Из ст. И. У. Палимпсестова, по поводу 50-летнего юбилея Саратовской духовной семинарии. И.У. был воспитанником этой семинарии; занимал кафедру профессора в Новороссийском университете; около 20 лет был секретарем общества сельского хозяйства Южной России и редактором журнала этого общества; известен сочинениями в области сельскохозяйственной литературы Южной России и очень многими статьями «за истину и правду», написанными в защиту св. Православной церкви и православного русского духовенства, добрые и слабые стороны которого он знал всесторонне и до мельчайших подробностей, так как и сам по своему рождению и воспитанию принадлежал к духовному сословию.
Из питомцев Саратовской семинарии, стоявших очень близко к Преосвящ. Гурию и по времени воспитания, и по взаимным симпатиям, заслуживают особого внимания нашего:
а) Горизонтов Петр Алексеевич, протоиерей, питомец С.-Петербургской духовной академии (1839–1843); с лишком 40 лет он прослужил в одном месте – в надворотней церкви Скорбящей Б. Матери в С.-Петербурге, в 1878 г. церковь эта была закрыта и причт ее был переведен к церкви свв. Бориса и Глеба на Калашниковской пристани, где первым настоятелем был о. П. А. Горизонтов. Ск. 26 апреля 1884 г.

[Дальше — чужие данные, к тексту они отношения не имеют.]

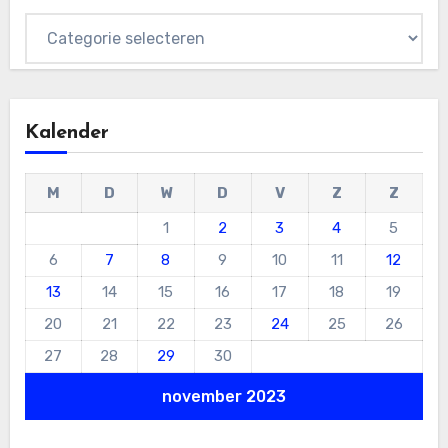
Categorieën
Kalender
M
D
W
D
V
Z
Z
1
2
3
4
5
6
7
8
9
10
11
12
13
14
15
16
17
18
19
20
21
22
23
24
25
26
27
28
29
30
november 2023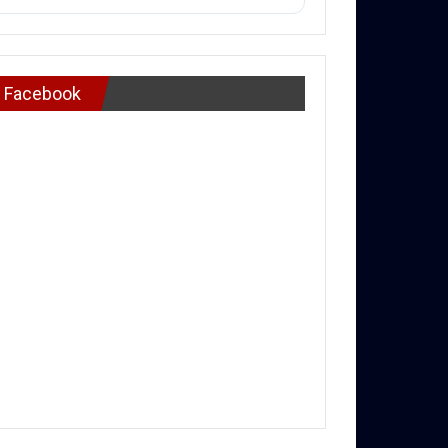
Facebook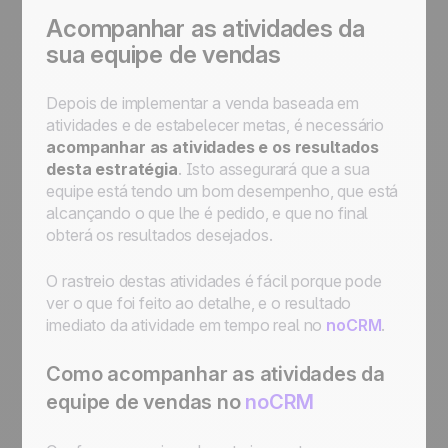
Acompanhar as atividades da
sua equipe de vendas
Depois de implementar a venda baseada em
atividades e de estabelecer metas, é necessário
acompanhar as atividades e os resultados
desta estratégia
. Isto assegurará que a sua
equipe está tendo um bom desempenho, que está
alcançando o que lhe é pedido, e que no final
obterá os resultados desejados.
O rastreio destas atividades é fácil porque pode
ver o que foi feito ao detalhe, e o resultado
imediato da atividade em tempo real no
noCRM
.
Como acompanhar as atividades da
equipe de vendas no
noCRM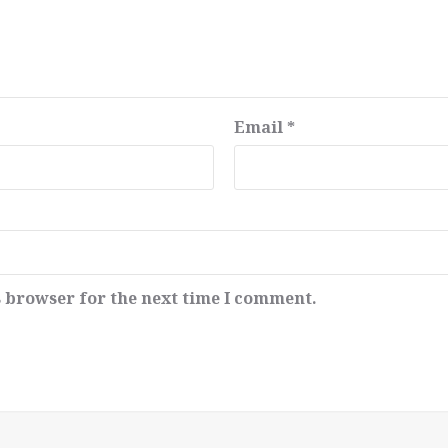
Email
*
s browser for the next time I comment.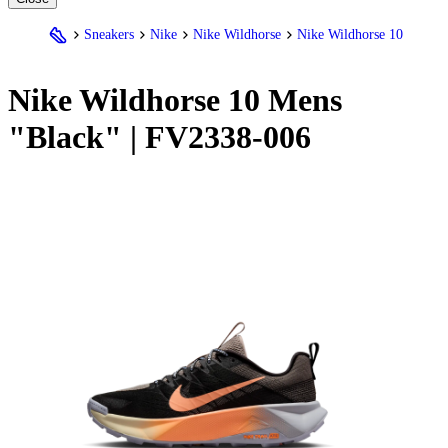
Sneakers
Nike
Nike Wildhorse
Nike Wildhorse 10
Nike
Wildhorse 10 Mens
"Black" | FV2338-006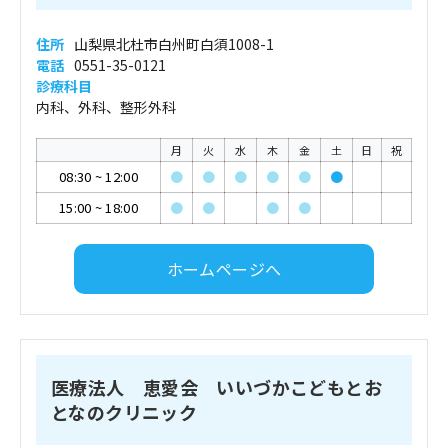
住所
山梨県北杜市白州町白須1008-1
電話
0551-35-0121
診療科目
内科、外科、整形外科
月
火
水
木
金
土
日
祝
08:30
~
12:00
●
●
●
●
●
●
15:00
~
18:00
●
●
●
●
ホームページへ
医療法人 恵愛会 いいづかこどもとお
となのクリニック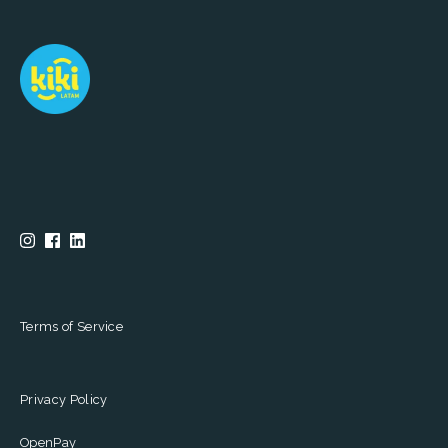
Terms of Service
Privacy Policy
OpenPay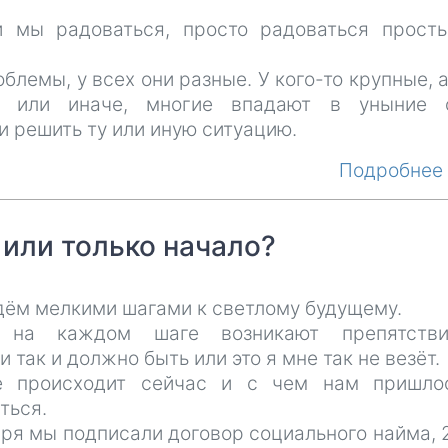
и мы радоваться, просто радоваться прост
облемы, у всех они разные. У кого-то крупные, а
к или иначе, многие впадают в уныние 
 решить ту или иную ситуацию.
Подробне
 или только начало?
дём мелкими шагами к светлому будущему.
о на каждом шаге возникают препятстви
 так и должно быть или это я мне так не везёт.
 происходит сейчас и с чем нам пришло
ться.
ря мы подписали договор социального найма, 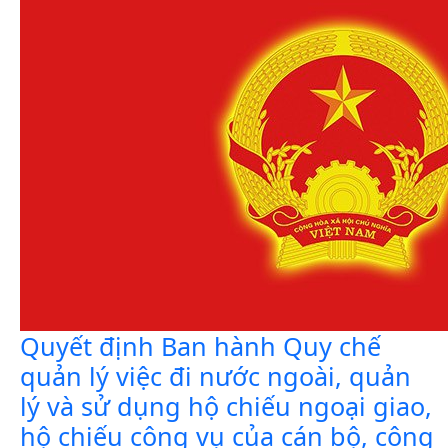
Quyết định Ban hành Quy chế
quản lý việc đi nước ngoài, quản
lý và sử dụng hộ chiếu ngoại giao,
hộ chiếu công vụ của cán bộ, công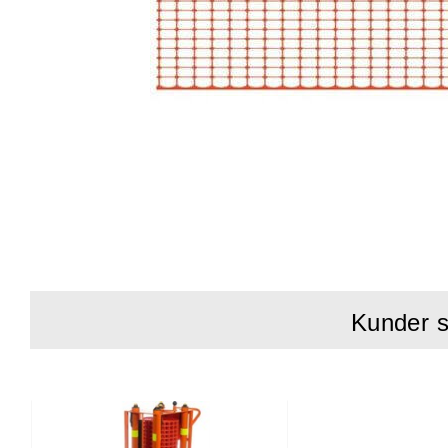
Kunder s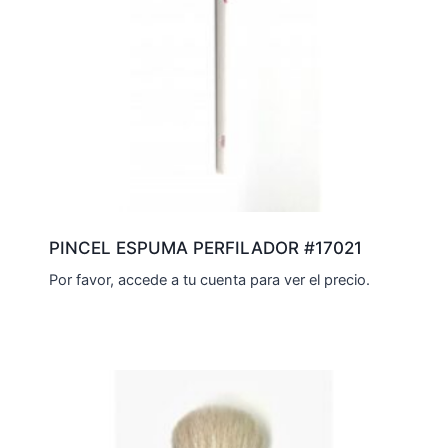
PINCEL ESPUMA PERFILADOR #17021
Por favor, accede a tu cuenta para ver el precio.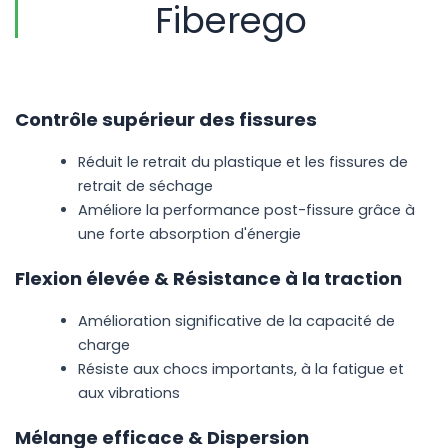
Fiberego
Contrôle supérieur des fissures
Réduit le retrait du plastique et les fissures de
retrait de séchage
Améliore la performance post-fissure grâce à
une forte absorption d'énergie
Flexion élevée &
Résistance à la traction
Amélioration significative de la capacité de
charge
Résiste aux chocs importants, à la fatigue et
aux vibrations
Mélange efficace &
Dispersion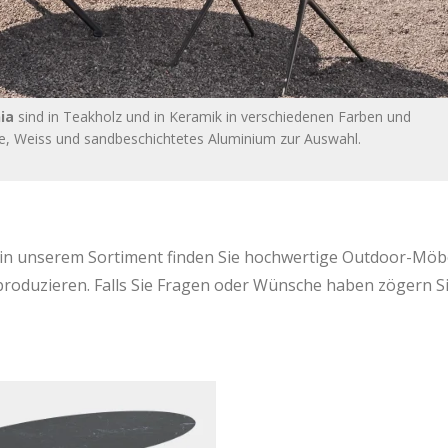
ia
sind in Teakholz und in Keramik in verschiedenen Farben und
nze, Weiss und sandbeschichtetes Aluminium zur Auswahl.
 in unserem Sortiment finden Sie hochwertige Outdoor-Möbe
produzieren. Falls Sie Fragen oder Wünsche haben zögern Si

б) Горизонтов Никита Алексеевич, кафедральный протоиерей в г. Варшаве, младший брат Петра Алексеевича Горизонтова, кандидат С.-Петербургской духовной академии (1845–1849). Ск. 18 декабря 1893 г.
в) Палимпсестов Петр Устинович, сын священика Саратовской еп., род. в 1819 г., учился в Саратовской духовной семинарии, а потом в Московской дух. Академии, в 1842 г. Назначен баккалавром исторического отделения Казанской дух. Академии и с самого начала занял почетное место между лучшими светилами в составе первых наставников академии. В 1849 г. Он перешел на гражданскую службу в С.-Петербург, где и скончался в марте 1879 г. (Знаменский. Ист. Каз. дух. акад. т. II стр. 93).
г) Розанов Леонт. Ив., кандидат XXIII курса С.-Петерб. дух. Академии; был некоторое время в Штутгарде псаломщиком и затем служил по министерству финансов. Ск. В 1890 г.
д) Розанов Николай Иванович, магистр ХХ курса С. Петербургской духовной академии, ныне здравствующий протоиерей Воскресенского всех учебных заведений собора в С.-Петербурге; известен, как «человек сердца» и принимает самое горячее деятельное участие в разных благотворительных учреждениях.
е) Иаков Устинович Палимпсестов, товарищ по семинарии Преосв. Гурия; скончался в сане протоиерея и ключаря Саратовского кафедрального собора.
Родос. Биогр. слов. стр. 125. Палимпсестов. «Письмо к редактору…» Т.Е. Вед.1883., стр. 74. Иванов А. В. В некрологе Преосв. Гурия и др.
Письмо к редактору Тавр. Епарх. Вед. И. Уст. Пал-ва см. Т. Е. Вед. Стр. 73 и д.